> [AVAILABLE DATA]

((

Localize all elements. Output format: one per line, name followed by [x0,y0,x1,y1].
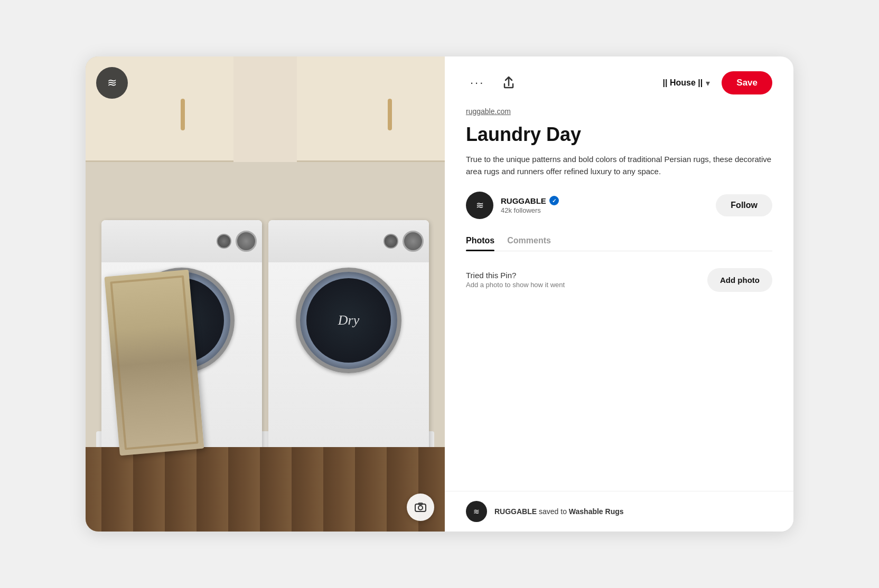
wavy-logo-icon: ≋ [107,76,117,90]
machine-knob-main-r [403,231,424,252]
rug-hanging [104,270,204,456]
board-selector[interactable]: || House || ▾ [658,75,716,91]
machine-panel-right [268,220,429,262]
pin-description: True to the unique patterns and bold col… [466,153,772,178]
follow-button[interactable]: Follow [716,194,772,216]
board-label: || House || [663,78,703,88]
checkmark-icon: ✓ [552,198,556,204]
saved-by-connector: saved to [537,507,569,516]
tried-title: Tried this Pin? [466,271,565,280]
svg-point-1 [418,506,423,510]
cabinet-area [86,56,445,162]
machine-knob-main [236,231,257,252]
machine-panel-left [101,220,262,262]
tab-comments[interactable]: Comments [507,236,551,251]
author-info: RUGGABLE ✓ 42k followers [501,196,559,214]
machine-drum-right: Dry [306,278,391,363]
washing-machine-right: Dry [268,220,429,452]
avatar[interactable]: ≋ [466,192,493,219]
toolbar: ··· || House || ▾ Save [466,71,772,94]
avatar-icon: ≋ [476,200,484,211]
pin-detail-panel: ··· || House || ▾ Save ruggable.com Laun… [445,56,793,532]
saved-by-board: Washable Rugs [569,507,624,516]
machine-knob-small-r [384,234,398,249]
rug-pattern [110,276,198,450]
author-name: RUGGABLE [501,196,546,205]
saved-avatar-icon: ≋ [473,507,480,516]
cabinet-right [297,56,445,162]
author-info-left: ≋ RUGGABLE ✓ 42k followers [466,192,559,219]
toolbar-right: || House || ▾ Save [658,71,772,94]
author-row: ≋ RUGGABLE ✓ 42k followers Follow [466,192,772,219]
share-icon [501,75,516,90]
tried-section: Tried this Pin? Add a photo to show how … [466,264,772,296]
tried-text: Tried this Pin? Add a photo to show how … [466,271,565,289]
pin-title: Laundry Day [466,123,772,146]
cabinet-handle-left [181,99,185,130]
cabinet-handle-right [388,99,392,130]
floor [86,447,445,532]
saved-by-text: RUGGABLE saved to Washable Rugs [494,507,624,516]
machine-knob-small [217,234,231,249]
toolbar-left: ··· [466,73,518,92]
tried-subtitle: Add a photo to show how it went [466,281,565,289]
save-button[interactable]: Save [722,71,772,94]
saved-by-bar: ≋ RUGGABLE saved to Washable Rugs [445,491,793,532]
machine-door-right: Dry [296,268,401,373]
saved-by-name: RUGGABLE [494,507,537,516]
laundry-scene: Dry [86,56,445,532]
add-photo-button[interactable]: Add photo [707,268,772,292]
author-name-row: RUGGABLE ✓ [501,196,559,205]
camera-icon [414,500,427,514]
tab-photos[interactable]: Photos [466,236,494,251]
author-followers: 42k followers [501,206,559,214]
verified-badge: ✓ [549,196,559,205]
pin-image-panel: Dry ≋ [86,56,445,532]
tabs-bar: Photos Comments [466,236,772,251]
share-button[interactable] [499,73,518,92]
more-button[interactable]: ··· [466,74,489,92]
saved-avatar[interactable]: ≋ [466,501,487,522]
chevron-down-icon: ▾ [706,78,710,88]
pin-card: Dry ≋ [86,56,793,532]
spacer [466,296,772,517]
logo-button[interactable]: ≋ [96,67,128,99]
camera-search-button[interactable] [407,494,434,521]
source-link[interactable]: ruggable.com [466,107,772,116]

))

> [TO DO] Pick out the lines above that hold the string "info" and show them.

> [WRITTEN SOLUTION]
author-info: RUGGABLE ✓ 42k followers [501,196,559,214]
author-info-left: ≋ RUGGABLE ✓ 42k followers [466,192,559,219]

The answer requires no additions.